▶ **What is required**
Write out each line of the listing as it stands, without the images.

▶ **Input for this task**

--

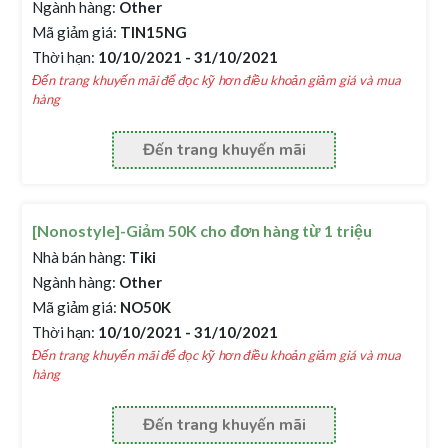
Ngành hàng:
Other
Mã giảm giá:
TIN15NG
Thời hạn:
10/10/2021 - 31/10/2021
Đến trang khuyến mãi để đọc kỹ hơn điều khoản giảm giá và mua
hàng
Đến trang khuyến mãi
[Nonostyle]-Giảm 50K cho đơn hàng từ 1 triệu
Nhà bán hàng:
Tiki
Ngành hàng:
Other
Mã giảm giá:
NO50K
Thời hạn:
10/10/2021 - 31/10/2021
Đến trang khuyến mãi để đọc kỹ hơn điều khoản giảm giá và mua
hàng
Đến trang khuyến mãi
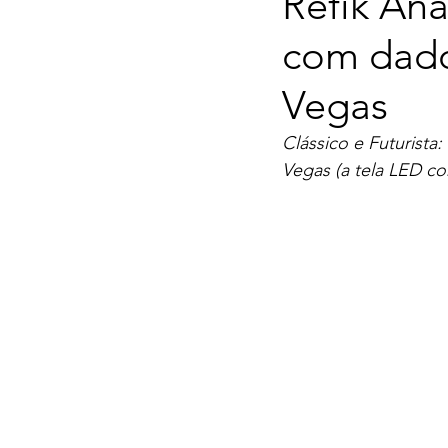
Refik Ana
com dado
Vegas
Clássico e Futurist
Vegas (a tela LED c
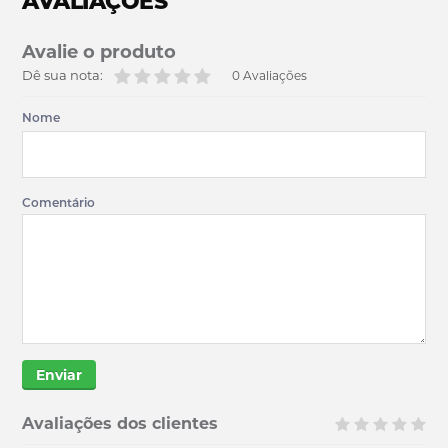
AVALIAÇÕES
Avalie o produto
Dê sua nota:
0 Avaliações
Nome
Comentário
Enviar
Avaliações dos clientes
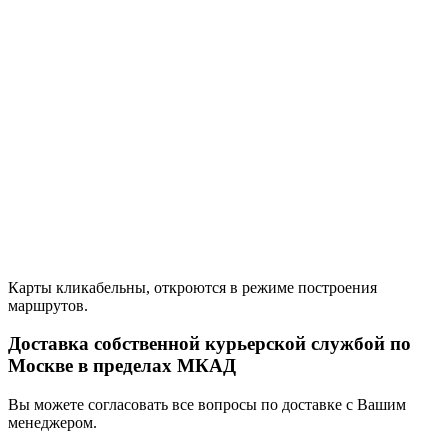
Карты кликабельны, откроются в режиме построения
маршрутов.
Доставка собственной курьерской службой по
Москве в пределах МКАД
Вы можете согласовать все вопросы по доставке с Вашим
менеджером.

--

▶ **Response**
Ngành hàng:
Other
Mã giảm giá:
TIN15NG
Thời hạn:
10/10/2021 - 31/10/2021
Đến trang khuyến mãi để đọc kỹ hơn điều khoản giảm giá và mua
hàng
Đến trang khuyến mãi
[Nonostyle]-Giảm 50K cho đơn hàng từ 1 triệu
Nhà bán hàng:
Tiki
Ngành hàng:
Other
Mã giảm giá:
NO50K
Thời hạn:
10/10/2021 - 31/10/2021
Đến trang khuyến mãi để đọc kỹ hơn điều khoản giảm giá và mua
hàng
Đến trang khuyến mãi
Refik Ana
com dado
Vegas
Clássico e Futurist
Vegas (a tela LED c
AVALIAÇÕES
Avalie o produto
Dê sua nota:
0 Avaliações
Nome
Comentário
Enviar
Avaliações dos clientes
Карты кликабельны, откроются в режиме построения
маршрутов.
Доставка собственной курьерской службой по
Москве в пределах МКАД
Вы можете согласовать все вопросы по доставке с Вашим
менеджером.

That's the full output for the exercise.